Rhein-Main-Bündnis

gegen Sozialabbau und Billiglöhne

Brief: Zuschuss zum Schulessen in Schulen mit Ganztagsbetrieb in Frankfurt

17/01/2010 (Kinderarmut, Schulkosten)

Brief an die Oberbürgermeisterin Frau Roth zum Thema Schulessen in Schulen mit Ganztagsbetrieb in Frankfurt am Main.

Sehr geehrte Frau Oberbürgermeisterin,

wir haben der Frankfurter Rundschau entnommen, dass der Magistrat beschlossen hat, das Mittagessen von Kindern aus Hartz IV-Familien und Geringverdienern in Schulen mit Ganztagsbetrieb zu bezuschussen. Das begrüßen wir.

Rhein-Main Bündnis gegen Sozialabbau und Billiglöhne

c/o Rainer Roth
Bergerstr. 195
60385 Frankfurt

 

Frankfurt, 23.08.2007

 

An Frau Oberbürgermeisterin
Petra Roth
Römerberg 23
60311 Frankfurt

 

Zuschuss zum Schulessen in Schulen mit Ganztagsbetrieb

Sehr geehrte Frau Oberbürgermeisterin,

wir haben der Frankfurter Rundschau entnommen, dass der Magistrat beschlossen hat, das Mittagessen von Kindern aus Hartz IV-Familien und Geringverdienern in Schulen mit Ganztagsbetrieb zu bezuschussen. Das begrüßen wir.

Der Zuschuss in Höhe von pauschal 1,50 Euro deckt aber bei bis zu 14-jährigen Schulkindern aus Hartz IV-Familien nur dann die realen Kosten des Mittagessens, wenn das Mittagessen nicht teurer ist als rd. 2,30 Euro. Denn im Regelsatz von 208 Euro sind für das Mittagessen nur 79 Cent enthalten, für ein Getränk weitere zehn Cent. Der Betrag für ein Getränk ist im Preis für ein Mittagessen in Ganztagsschulen nicht enthalten.

Bei 15- bis 18-jährigen Schulkindern sind im Regelsatz von 278 Euro 1,07 Euro für ein Mittagessen enthalten und 0,12 Cent für ein Getränk. Hier wären die Kosten gedeckt, wenn das Mittagessen (ohne Getränk) nicht mehr als 2,57 Euro kosten würde.

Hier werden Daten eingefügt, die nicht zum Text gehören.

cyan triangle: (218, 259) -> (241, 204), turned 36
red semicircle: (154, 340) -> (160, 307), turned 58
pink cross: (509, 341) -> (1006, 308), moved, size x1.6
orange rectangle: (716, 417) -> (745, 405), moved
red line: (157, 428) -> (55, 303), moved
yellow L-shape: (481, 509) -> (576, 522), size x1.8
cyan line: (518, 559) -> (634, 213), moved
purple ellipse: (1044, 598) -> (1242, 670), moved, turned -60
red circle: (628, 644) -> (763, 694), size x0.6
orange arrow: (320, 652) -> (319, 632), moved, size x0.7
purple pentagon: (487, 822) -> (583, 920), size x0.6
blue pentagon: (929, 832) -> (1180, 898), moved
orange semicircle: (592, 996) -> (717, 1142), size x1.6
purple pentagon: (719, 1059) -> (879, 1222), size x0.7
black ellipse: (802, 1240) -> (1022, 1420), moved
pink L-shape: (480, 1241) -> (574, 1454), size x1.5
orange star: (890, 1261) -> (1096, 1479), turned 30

Der Beschluss des Magistrats bedeutet also, dass je nach Höhe der Kosten des Mittagessens nach wie vor die Regelsätze von Schulkindern aus Hartz IV-Familien gekürzt würden, wenn sie am Mittagessen teilnehmen.

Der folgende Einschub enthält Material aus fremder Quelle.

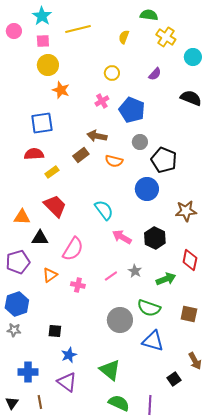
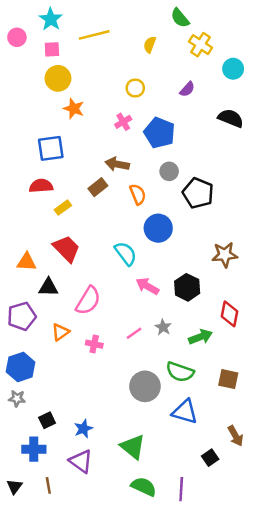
green semicircle: (149, 15) -> (180, 18), turned -138
orange semicircle: (114, 161) -> (138, 194), turned -126
blue circle: (147, 189) -> (158, 228), moved
black square: (55, 331) -> (47, 420), moved, turned -32

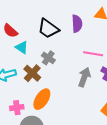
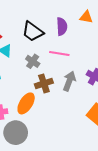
pink line: (93, 54) -> (59, 54), moved
brown cross: (32, 73) -> (44, 83), moved, turned 30

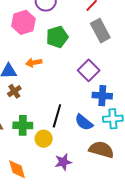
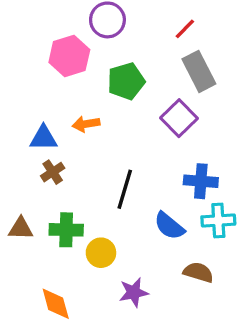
purple square: (89, 70) -> (179, 118), moved
black line: (57, 116) -> (125, 189), moved
brown semicircle: (101, 150) -> (198, 272), size x0.7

Ein Schulkind unter 15 Jahren z.B. müsste bei einem Essenspreis von 3 Euro pro Tag 0,70 Euro zusätzlich aus seinem Regelsatz zahlen (15,40 Euro mtl. bei 22 Schultagen). Für Frühstück ist im Regelsatz von 208 Euro 0,50 Euro enthalten. Der Magistrat hätte beschlossen, dass diese Kinder unter den genannten Bedingungen auf Frühstück verzichten müssen, damit sie das Mittagessen bezahlen können. Ist das die Absicht des Frankfurter Magistrats?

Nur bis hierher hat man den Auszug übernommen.